- **Problem details**: Leaving out pictures, output exactly the lines below from the one that has "100% DES VINS" through the one that has "Encargos trabalhistas, custos", and nothing else.

Page images and extracted text:

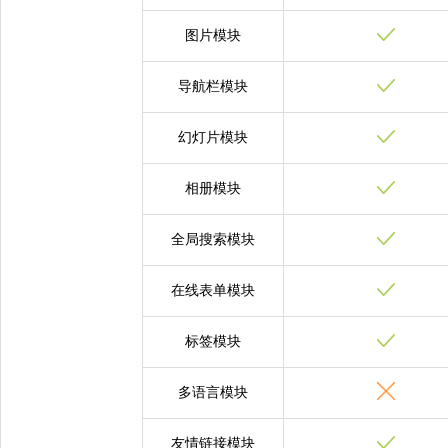
图片模块
导航栏模块
幻灯片模块
相册模块
全局搜索模块
在线表单模块
标签模块
多语言模块
友情链接模块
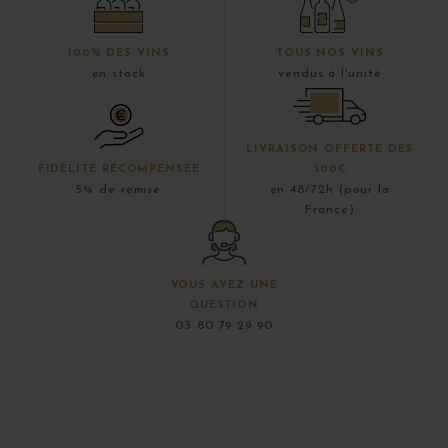
100% DES VINS
TOUS NOS VINS
en stock
vendus à l'unité
LIVRAISON OFFERTE DÈS
FIDÉLITÉ RÉCOMPENSÉE
300€
5% de remise
en 48/72h (pour la
France)
VOUS AVEZ UNE
QUESTION
03 80 79 29 90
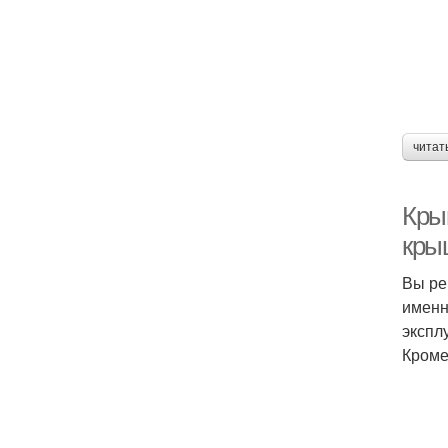
читат
Кры
кры
Вы ре
именн
экспл
Кроме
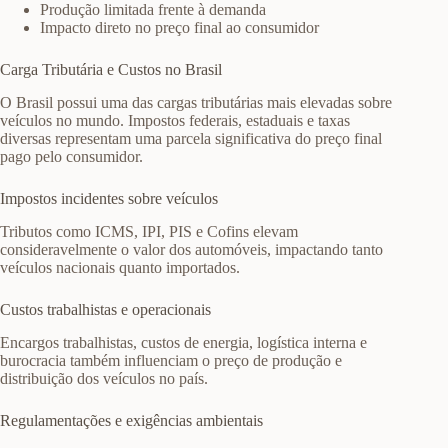
Produção limitada frente à demanda
Impacto direto no preço final ao consumidor
Carga Tributária e Custos no Brasil
O Brasil possui uma das cargas tributárias mais elevadas sobre
veículos no mundo. Impostos federais, estaduais e taxas
diversas representam uma parcela significativa do preço final
pago pelo consumidor.
Impostos incidentes sobre veículos
Tributos como ICMS, IPI, PIS e Cofins elevam
consideravelmente o valor dos automóveis, impactando tanto
veículos nacionais quanto importados.
Custos trabalhistas e operacionais
Encargos trabalhistas, custos de energia, logística interna e
burocracia também influenciam o preço de produção e
distribuição dos veículos no país.
Regulamentações e exigências ambientais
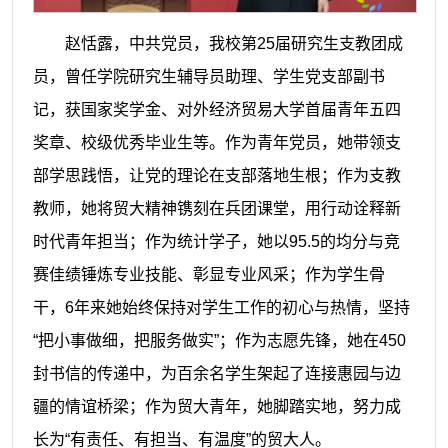
赵恬露，中共党员，我校第25届研究生支教团成
员，曾任学院研究生辅导员助理、学生党支部副书
记，获国家奖学金、对外经济贸易大学首届青年五四
奖章、校级优秀毕业生等。作为青年党员，她带领支
部学思践悟，让党的理论在支部落地生根；作为支教
教师，她将贸大精神镌刻在兵团课堂，用行动诠释新
时代青年担当；作为统计学子，她以95.5的均分与竞
赛佳绩锤炼专业技能、彰显专业风采；作为学生骨
干，6年来她始终保持对学生工作的初心与热情，坚持
“把小事做细，把服务做实”；作为志愿先锋，她在450
封书信的传递中，为百余名学生架起了连接惠园与边
疆的情谊桥梁；作为贸大青年，她脚踏实地，努力成
长为“有责任、有担当、有温度”的贸大人。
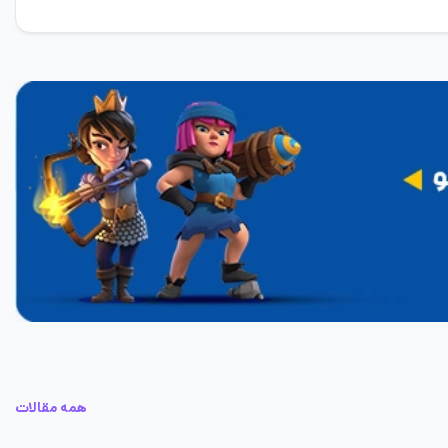
همه مقالات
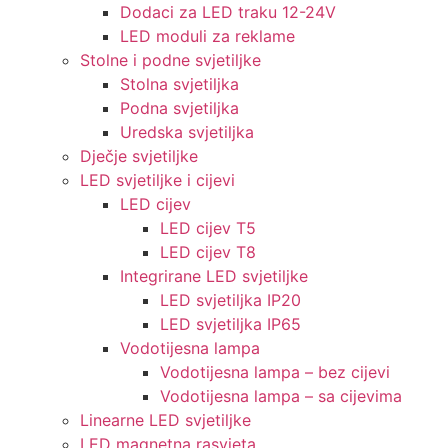
Dodaci za LED traku 12-24V
LED moduli za reklame
Stolne i podne svjetiljke
Stolna svjetiljka
Podna svjetiljka
Uredska svjetiljka
Dječje svjetiljke
LED svjetiljke i cijevi
LED cijev
LED cijev T5
LED cijev T8
Integrirane LED svjetiljke
LED svjetiljka IP20
LED svjetiljka IP65
Vodotijesna lampa
Vodotijesna lampa – bez cijevi
Vodotijesna lampa – sa cijevima
Linearne LED svjetiljke
LED magnetna rasvjeta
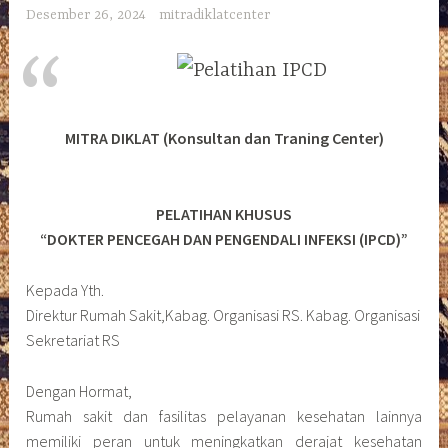
Desember 26, 2024
mitradiklatcenter
MITRA DIKLAT (Konsultan dan Traning Center)
PELATIHAN KHUSUS
“DOKTER PENCEGAH DAN PENGENDALI INFEKSI (IPCD)”
Kepada Yth.
Direktur Rumah Sakit,Kabag. Organisasi RS. Kabag. Organisasi
Sekretariat RS
Dengan Hormat,
Rumah sakit dan fasilitas pelayanan kesehatan lainnya
memiliki peran untuk meningkatkan derajat kesehatan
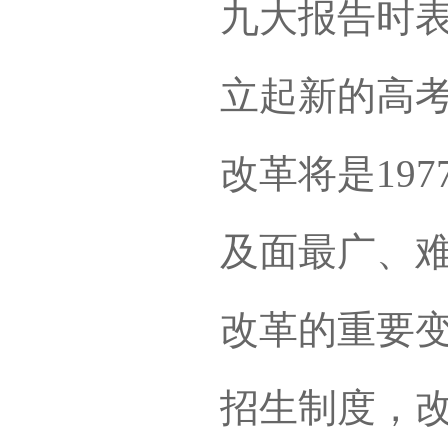
九大报告时表
立起新的高
改革将是19
及面最广、
改革的重要
招生制度，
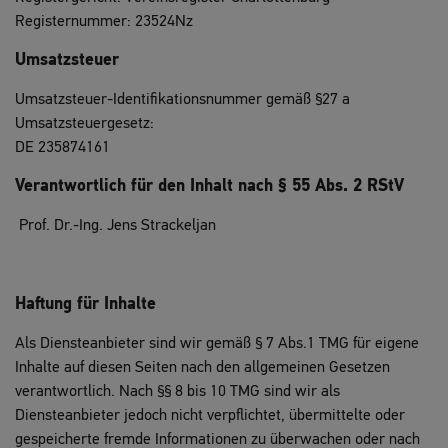
Registernummer: 23524Nz
Umsatzsteuer
Umsatzsteuer-Identifikationsnummer gemäß §27 a
Umsatzsteuergesetz:
DE 235874161
Verantwortlich für den Inhalt nach § 55 Abs. 2 RStV
Prof. Dr.-Ing. Jens Strackeljan
Haftung für Inhalte
Als Diensteanbieter sind wir gemäß § 7 Abs.1 TMG für eigene
Inhalte auf diesen Seiten nach den allgemeinen Gesetzen
verantwortlich. Nach §§ 8 bis 10 TMG sind wir als
Diensteanbieter jedoch nicht verpflichtet, übermittelte oder
gespeicherte fremde Informationen zu überwachen oder nach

- **Response**:
100% DES VINS
TOUS NOS VINS
en stock
vendus à l'unité
LIVRAISON OFFERTE DÈS
FIDÉLITÉ RÉCOMPENSÉE
300€
5% de remise
en 48/72h (pour la
France)
VOUS AVEZ UNE
QUESTION
03 80 79 29 90
читат
Кры
кры
Вы ре
именн
экспл
Кроме
Produção limitada frente à demanda
Impacto direto no preço final ao consumidor
Carga Tributária e Custos no Brasil
O Brasil possui uma das cargas tributárias mais elevadas sobre
veículos no mundo. Impostos federais, estaduais e taxas
diversas representam uma parcela significativa do preço final
pago pelo consumidor.
Impostos incidentes sobre veículos
Tributos como ICMS, IPI, PIS e Cofins elevam
consideravelmente o valor dos automóveis, impactando tanto
veículos nacionais quanto importados.
Custos trabalhistas e operacionais
Encargos trabalhistas, custos de energia, logística interna e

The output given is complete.